Squatting as Civil Disobedience

Despite there being an estimated one billion squatters worldwide (Neuwirth, 2004), Kesia Reeve has argued that “squatting is largely absent from policy and academic debate and is rarely conceptualised, as a problem, as a symptom, or as a social or housing movement” (2005).

Squatting is the action of occupying an abandoned or unoccupied building that the squatter does not own, rent, or have permission to use.

Notably, squatting is often affiliated with anarchist, autonomist, or socialist political movements (Barnett, 2015), but it can also be a means of building conservation as well as a means to affordable housing.

In the wake of Occupy Wall Street, Matthew, a Phoenix resident who had lived off-grid in school busses and in cooperatives in central CA, found himself without access to affordable housing. Though many of us support programs like ACORN that advocate for the economically indigent, sometimes, the only way you can cast a “whole vote” (at least according to Henry David Thoreau) is through more radical acts of resistance.

Matthew had seen “the place” for months while walking through the neighborhood. Despite the severe neglect, it had great bones, with columns flanking a long, covered porch and bay windows. So he put on a pair of coveralls, grabbed his tool bags, parked his station wagon in the driveway, and hopped the fence into the backyard.

He claims that drilling out a door lock is easy.

“Step 1: chuck a larger drill bit into a cordless drill.
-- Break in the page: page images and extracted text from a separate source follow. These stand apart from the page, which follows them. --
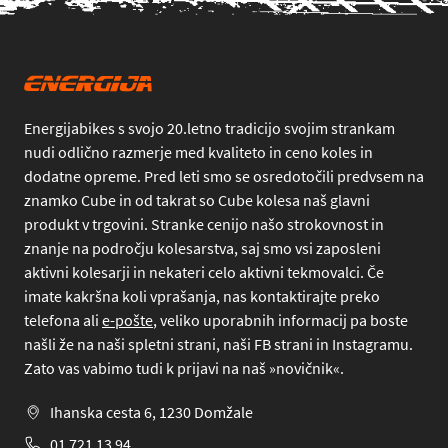
Energijabikes s svojo 20.letno tradicijo svojim strankam
nudi odlično razmerje med kvaliteto in ceno koles in
dodatne opreme. Pred leti smo se osredotočili predvsem na
znamko Cube in od takrat so Cube kolesa naš glavni
produkt v trgovini. Stranke cenijo našo strokovnost in
znanje na področju kolesarstva, saj smo vsi zaposleni
aktivni kolesarji in nekateri celo aktivni tekmovalci. Če
imate kakršna koli vprašanja, nas kontaktirajte preko
telefona
ali
e-pošte
, veliko uporabnih informacij pa boste
našli že na naši spletni strani, naši FB strani in Instagramu.
Zato vas vabimo tudi k prijavi na naš »novičnik«.
Ihanska cesta 6, 1230 Domžale
01 721 13 94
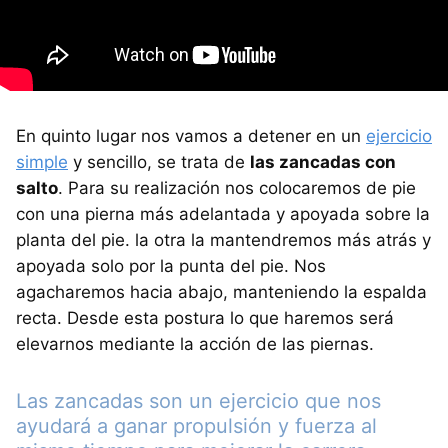
En quinto lugar nos vamos a detener en un
ejercicio
simple
y sencillo, se trata de
las zancadas con
salto
. Para su realización nos colocaremos de pie
con una pierna más adelantada y apoyada sobre la
planta del pie. la otra la mantendremos más atrás y
apoyada solo por la punta del pie. Nos
agacharemos hacia abajo, manteniendo la espalda
recta. Desde esta postura lo que haremos será
elevarnos mediante la acción de las piernas.
Las zancadas son un ejercicio que nos
ayudará a ganar propulsión y fuerza al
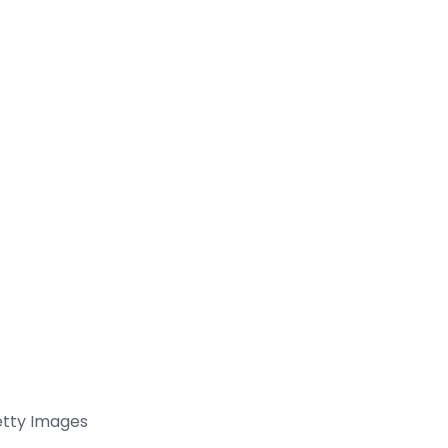
Getty Images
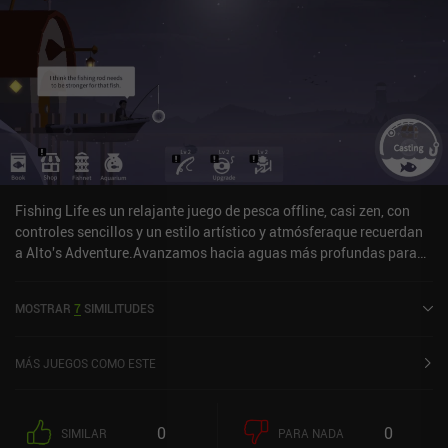
Fishing Life es un relajante juego de pesca offline, casi zen, con
controles sencillos y un estilo artístico y atmósferaque recuerdan
a Alto's Adventure.Avanzamos hacia aguas más profundas para
capturar peces más grandes mejorando nuestra barca, caña de
pescar, sedal y cebo con el oro obtenido de la captura de peces. El
MOSTRAR
7
SIMILITUDES
juego muestra bastantes anuncios, tanto incentivados como no
incentivados, con un iAP bastante caro de 8 $ para eliminar los
anuncios, e iAPs adicionales para comprar oro para progresar más
MÁS JUEGOS COMO ESTE
rápido. Nada de esto es necesario mientras disfrutes del juego.
0
0
SIMILAR
PARA NADA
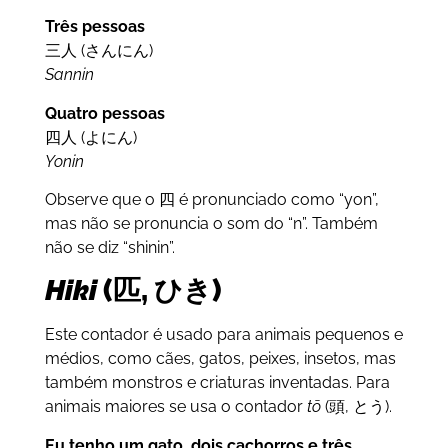
Três pessoas
三人 (さんにん)
Sannin
Quatro pessoas
四人 (よにん)
Yonin
Observe que o 四 é pronunciado como “yon”,
mas não se pronuncia o som do “n”. Também
não se diz “shinin”.
Hiki
(匹, ひき)
Este contador é usado para animais pequenos e
médios, como cães, gatos, peixes, insetos, mas
também monstros e criaturas inventadas. Para
animais maiores se usa o contador
tō
(頭, とう).
Eu tenho um gato, dois cachorros e três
Step 2. insert the drill bit into the key slot with a rapid and consistent twisting motion.”

He says you’ll know when you’re in because there will be a hole in the spot where the key slot once was.

“Next, you’ll need to replace all the locks on all the doors with your own keyed set. Secure all the windows and any other points of access. The goal is to secure the property as your own so that no one can get in without breaking and entering, including the property owner.”

“Next, establish residency. Write yourself a letter that includes your name, the date, and your intent to occupy this property as your home. Seal it in an envelope and mail it to yourself… [if]it been 30 days since you first moved in and sent that letter, you have established occupancy and can prove it. You are no longer trespassing…if and when the property owner shows up, they will now have to make a deal with you allowing you to stay in exchange for rent or the caretaking of the property, or [they can] give you notice to move out.”

Of course, you’ll need to take some additional steps to maintain your residency. “Call the city and start water/sewer/trash service in your name. Call the electric company and get the power turned on in your name. Move some furniture in. Clean up the front yard. Plant some flowers. Park in the driveway. Be obvious. Introduce yourself to your neighbors as the new caretaker. Be respectful. Be a good neighbor.”

“The ultimate squat,” according to Matthew, “involves something called adverse possession, [and though] laws vary from state to state, it basically states that if you openly and continuously occupy a property for X number of years (typically 5-10) without the owner’s objection, and you pay the taxes on the property, after said number of years, you legally become the owner of the property.”

Granted, most squatters do so out of necessity and are asked to leave or evicted before the state-determined period of time. Others, like Matthew, use the space for a few months (or even years) as a gathering place for artists, political anarchists, punks, or anyone practicing the freegan lifestyle.

Arguably, squatting is a radical form of political resistance in the 21st century, and as Henry David Thoreau argued in his 1848 essay on Civil Disobedience,

If a thousand men were not to pay their tax bills this year, that would not be a violent and bloody measure, as it would be to pay them, and enable the State to commit violence and shed innocent blood. This is, in fact, the definition of a peaceable revolution, if any such is possible.

About the image: a variation on the International Squatters’ Symbol, wherein the circle represents land or a building, and the arrow represents the “squatters’ direction of movement.” The symbol also suggests the transient nature of the occupation. However, given that “squatting is symptomatic of the inequalities that exist within political and economic systems…it is often politically associated with Anarchism and Anarcho-Socialist movements” (from The Sangha Kommune).